- [TASK ITEM]
There is one span to output from the data below: the lines starting at the line with "civilinės saugos pratybos" and ending at the line with "galima pretenduoti į valstybės". Output it exactly, ends included, nothing more.

[Records from a collection]

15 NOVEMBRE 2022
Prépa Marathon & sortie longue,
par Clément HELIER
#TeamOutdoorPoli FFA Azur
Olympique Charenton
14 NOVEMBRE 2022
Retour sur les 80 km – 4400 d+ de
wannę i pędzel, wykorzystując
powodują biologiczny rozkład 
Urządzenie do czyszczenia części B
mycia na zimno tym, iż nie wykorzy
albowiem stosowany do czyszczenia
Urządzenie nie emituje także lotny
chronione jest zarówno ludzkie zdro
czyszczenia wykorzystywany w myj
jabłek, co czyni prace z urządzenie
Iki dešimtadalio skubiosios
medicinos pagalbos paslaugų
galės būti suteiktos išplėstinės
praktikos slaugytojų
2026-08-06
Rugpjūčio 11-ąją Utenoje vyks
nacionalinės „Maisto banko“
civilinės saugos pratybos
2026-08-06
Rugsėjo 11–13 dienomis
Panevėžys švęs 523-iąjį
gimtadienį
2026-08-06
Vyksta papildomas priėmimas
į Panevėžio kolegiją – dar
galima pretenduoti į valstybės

--

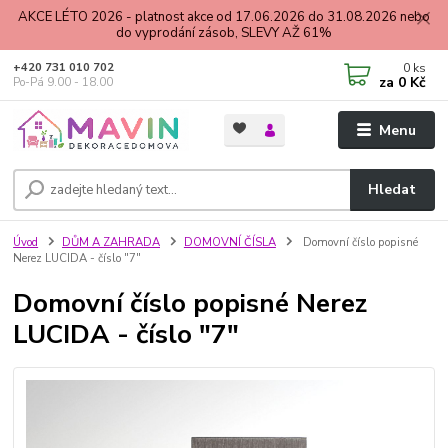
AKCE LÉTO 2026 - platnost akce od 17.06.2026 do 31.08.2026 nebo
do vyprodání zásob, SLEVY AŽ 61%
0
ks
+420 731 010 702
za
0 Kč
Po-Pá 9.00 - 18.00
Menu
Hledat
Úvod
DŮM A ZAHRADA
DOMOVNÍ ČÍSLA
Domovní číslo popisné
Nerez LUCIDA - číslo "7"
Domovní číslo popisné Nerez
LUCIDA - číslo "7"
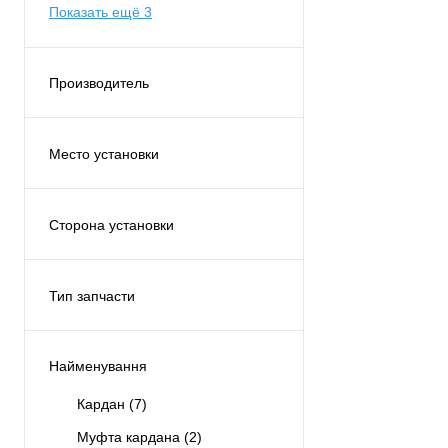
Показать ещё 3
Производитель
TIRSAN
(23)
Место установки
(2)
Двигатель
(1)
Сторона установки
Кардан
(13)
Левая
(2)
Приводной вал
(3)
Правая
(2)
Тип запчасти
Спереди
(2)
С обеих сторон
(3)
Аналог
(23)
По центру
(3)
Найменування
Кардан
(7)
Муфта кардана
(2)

---

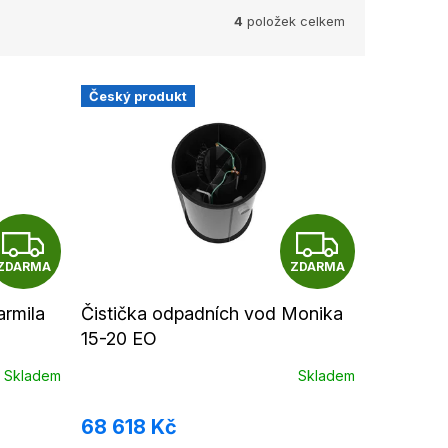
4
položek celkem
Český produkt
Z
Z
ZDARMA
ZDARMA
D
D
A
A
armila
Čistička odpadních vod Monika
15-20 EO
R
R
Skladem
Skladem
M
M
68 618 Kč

- [WRITTEN ANSWER]
civilinės saugos pratybos
2026-08-06
Rugsėjo 11–13 dienomis
Panevėžys švęs 523-iąjį
gimtadienį
2026-08-06
Vyksta papildomas priėmimas
į Panevėžio kolegiją – dar
galima pretenduoti į valstybės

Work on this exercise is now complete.